[Collected data]
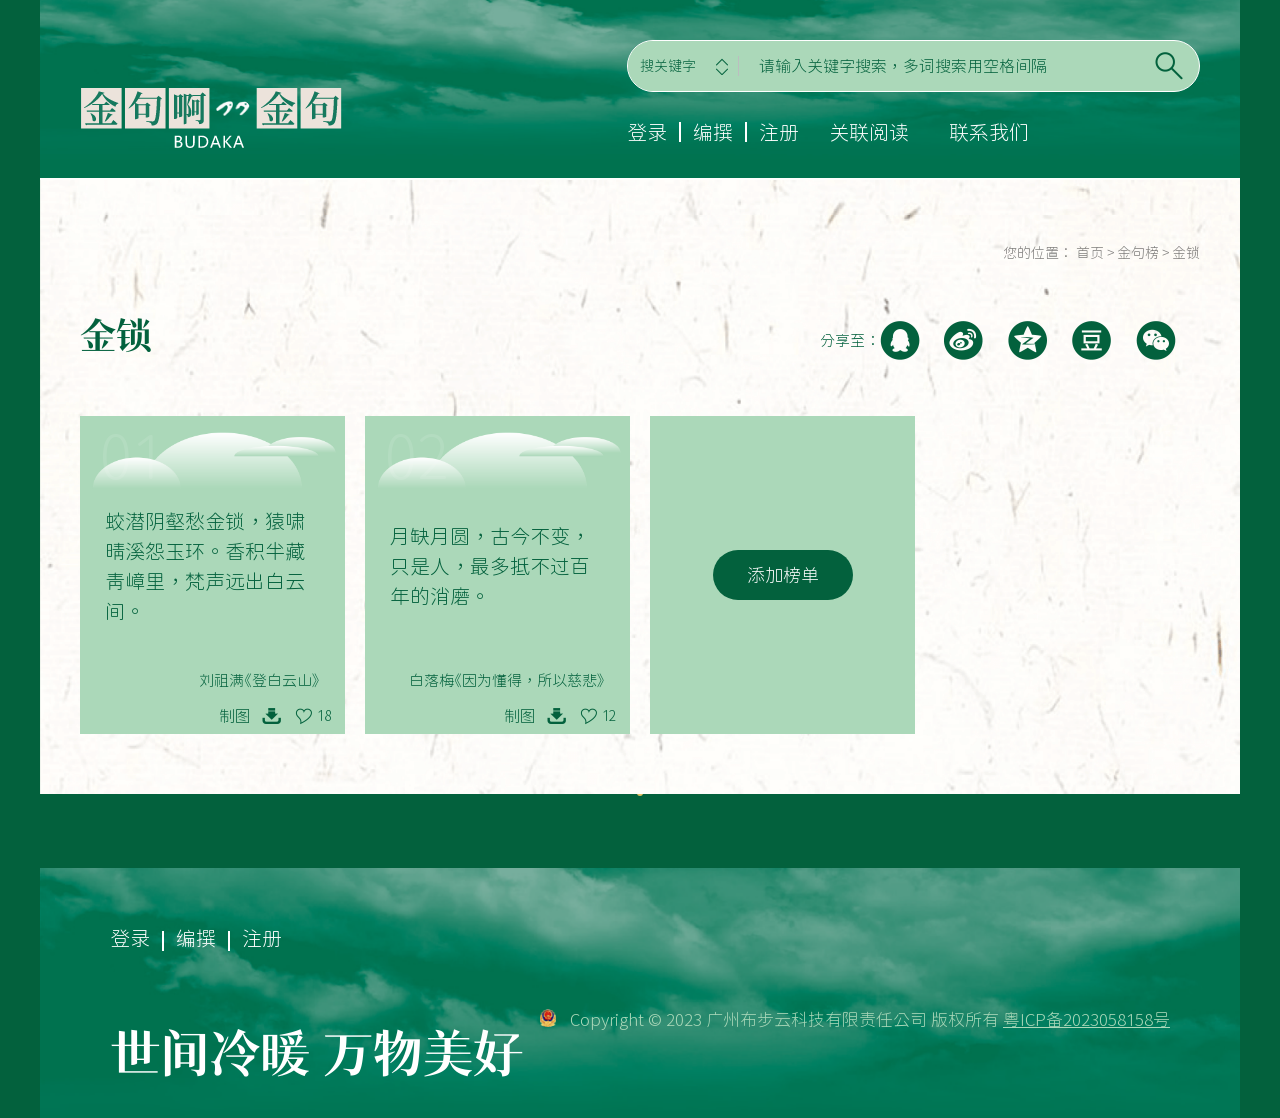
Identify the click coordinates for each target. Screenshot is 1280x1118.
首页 (1090, 253)
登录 (647, 132)
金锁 (1186, 253)
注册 (779, 132)
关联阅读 (869, 132)
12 (609, 716)
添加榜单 (783, 575)
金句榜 (1138, 253)
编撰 (713, 132)
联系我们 (989, 132)
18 (324, 716)
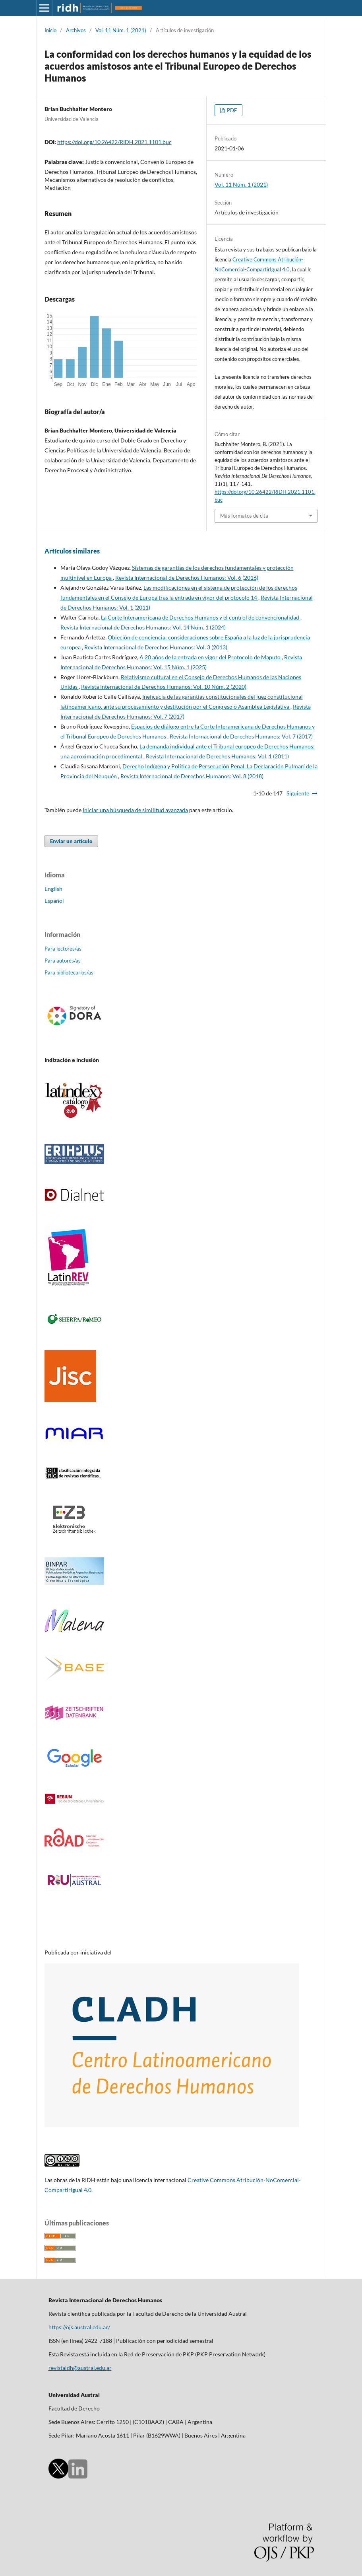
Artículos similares (72, 551)
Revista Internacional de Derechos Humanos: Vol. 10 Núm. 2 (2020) (163, 686)
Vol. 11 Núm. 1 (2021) (120, 30)
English (53, 888)
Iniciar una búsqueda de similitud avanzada (135, 810)
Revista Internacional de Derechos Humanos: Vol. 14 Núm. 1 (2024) (143, 627)
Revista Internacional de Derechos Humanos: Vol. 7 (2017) (241, 736)
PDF (231, 110)
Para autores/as (63, 960)
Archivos (76, 30)
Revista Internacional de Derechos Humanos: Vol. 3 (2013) (155, 647)
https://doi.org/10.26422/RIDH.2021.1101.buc (114, 141)
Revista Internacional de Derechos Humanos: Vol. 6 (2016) (186, 577)
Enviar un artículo (71, 841)
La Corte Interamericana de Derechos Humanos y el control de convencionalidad (200, 617)
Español (54, 900)
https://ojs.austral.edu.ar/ (79, 2327)
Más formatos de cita (244, 515)
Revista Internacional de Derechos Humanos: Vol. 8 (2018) (191, 776)
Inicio (50, 30)
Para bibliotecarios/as (69, 972)
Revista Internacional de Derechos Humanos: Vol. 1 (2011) (217, 756)
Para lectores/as (63, 948)
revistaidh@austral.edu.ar (80, 2367)
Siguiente (298, 793)
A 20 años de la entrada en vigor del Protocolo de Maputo (210, 657)
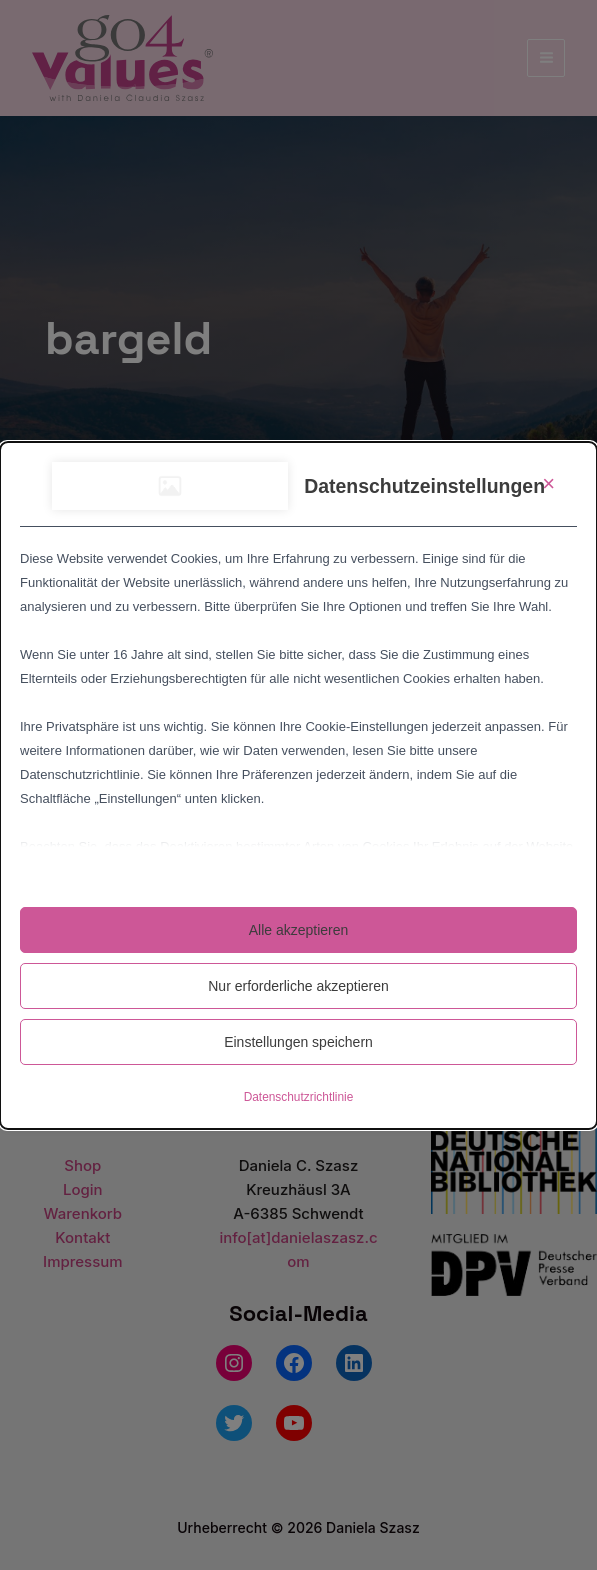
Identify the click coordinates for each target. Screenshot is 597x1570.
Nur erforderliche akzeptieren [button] (298, 986)
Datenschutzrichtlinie (299, 1097)
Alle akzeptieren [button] (299, 930)
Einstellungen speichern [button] (298, 1042)
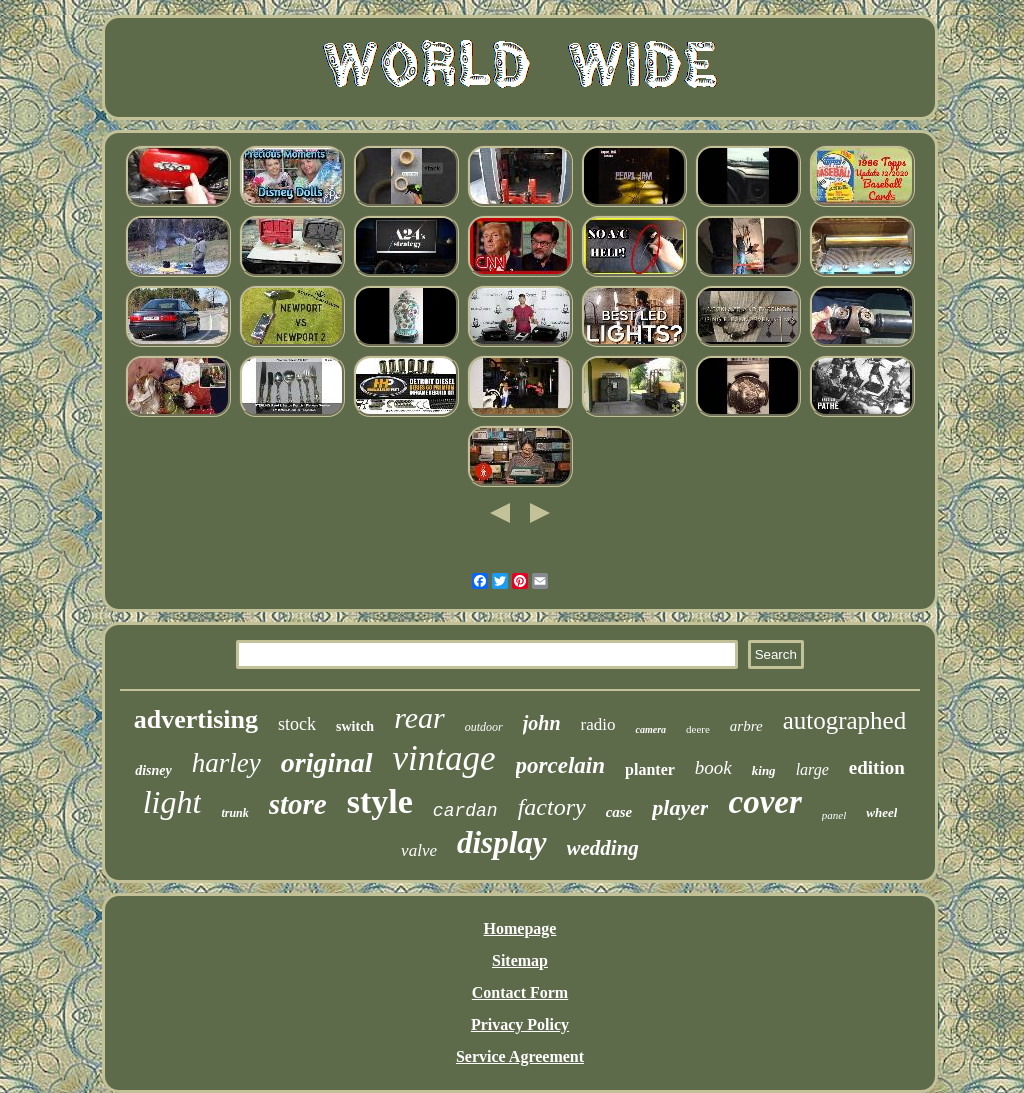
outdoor (484, 727)
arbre (746, 726)
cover (764, 802)
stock (297, 724)
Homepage (520, 928)
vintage (444, 758)
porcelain (560, 765)
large (812, 769)
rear (419, 717)
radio (598, 724)
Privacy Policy (520, 1024)
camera (650, 729)
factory (552, 807)
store (298, 804)
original (327, 762)
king (764, 770)
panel (834, 815)
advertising (196, 719)
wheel (881, 812)
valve (419, 850)
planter (650, 769)
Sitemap (520, 960)
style (380, 801)
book (713, 767)
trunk (234, 813)
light (172, 802)
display (502, 842)
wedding (603, 848)
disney (153, 770)
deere (698, 729)
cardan (465, 811)
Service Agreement (520, 1056)
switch (355, 726)
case (619, 812)
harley (226, 763)
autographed (845, 720)
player (680, 807)
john (542, 723)
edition (877, 767)
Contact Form (520, 992)
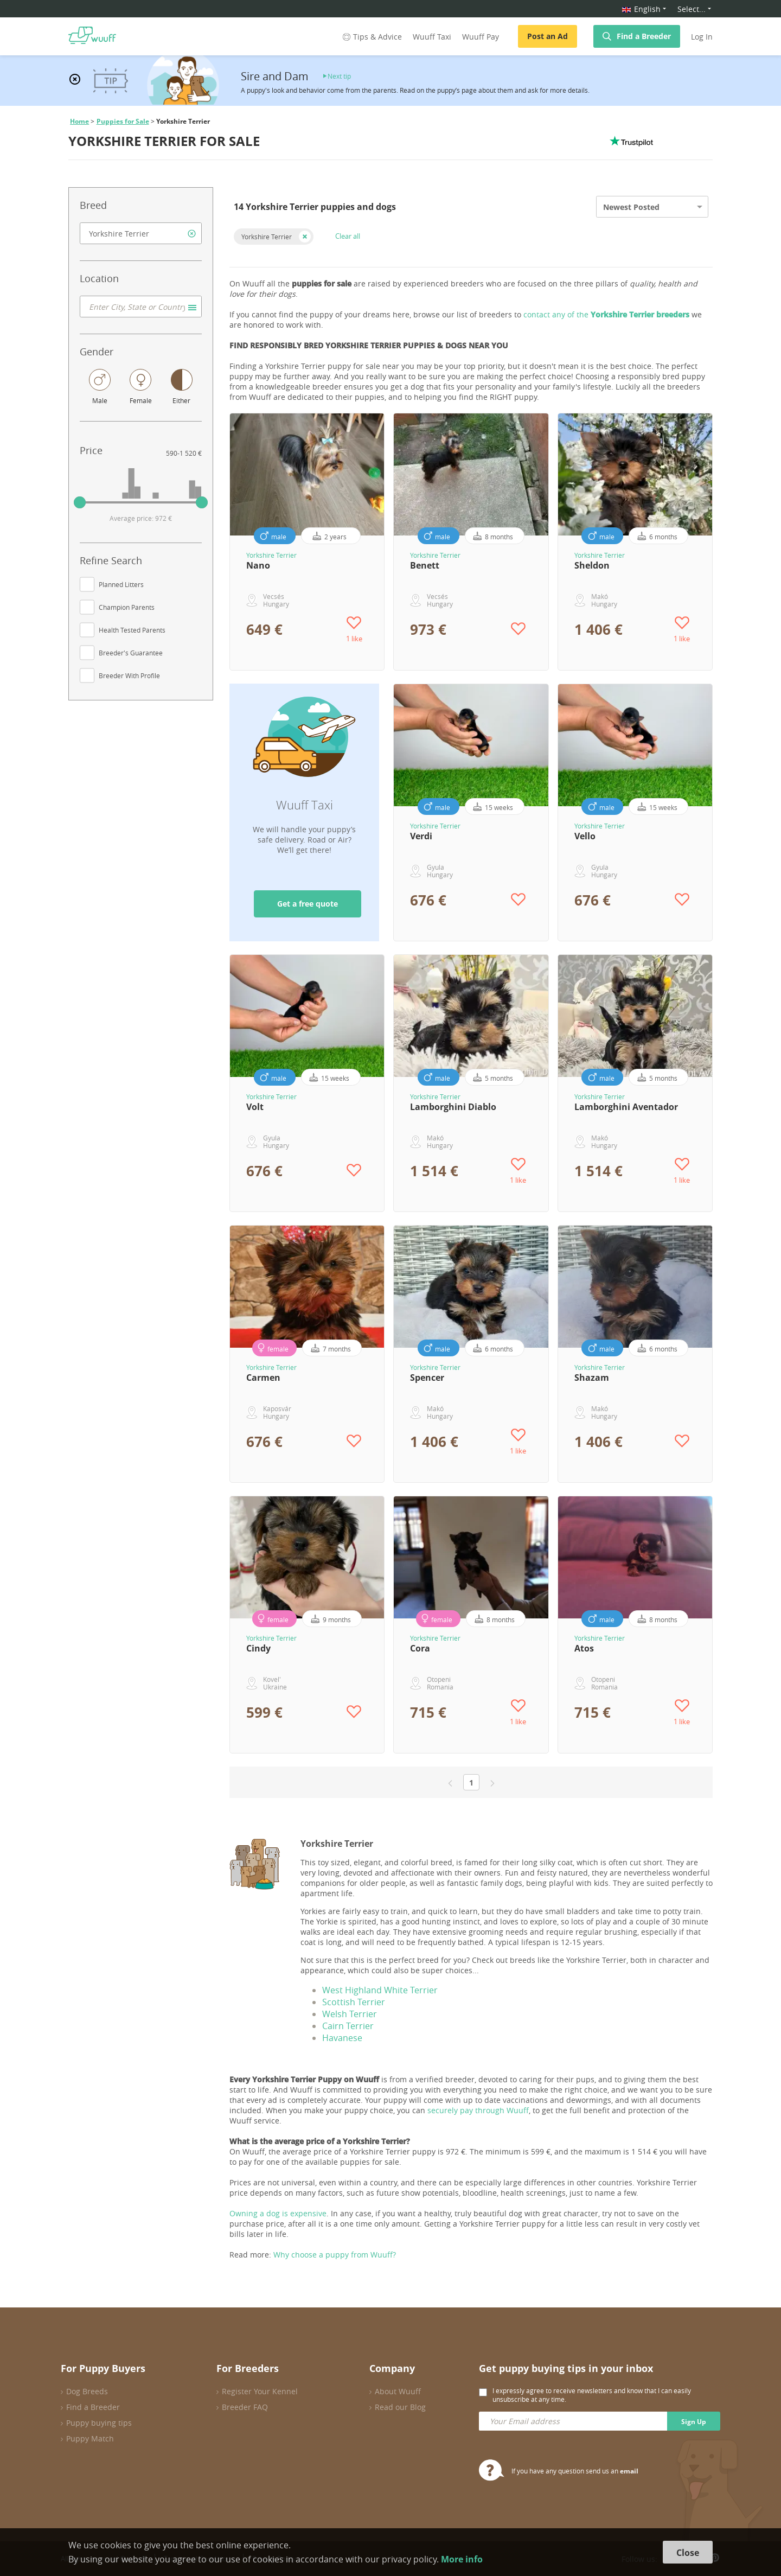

● Problem description: When you find the line that contains "radio (598, 724)", retype it and every line after it through the end of the data above, exactly, with no pictures.

● Response to this exercise:
radio (598, 724)
Privacy Policy (520, 1024)
camera (650, 729)
factory (552, 807)
store (298, 804)
original (327, 762)
king (764, 770)
panel (834, 815)
advertising (196, 719)
wheel (881, 812)
valve (419, 850)
planter (650, 769)
Sitemap (520, 960)
style (380, 801)
book (713, 767)
trunk (234, 813)
light (172, 802)
display (502, 842)
wedding (603, 848)
disney (153, 770)
deere (698, 729)
cardan (465, 811)
Service Agreement (520, 1056)
switch (355, 726)
case (619, 812)
harley (226, 763)
autographed (845, 720)
player (680, 807)
john (542, 723)
edition (877, 767)
Contact Form (520, 992)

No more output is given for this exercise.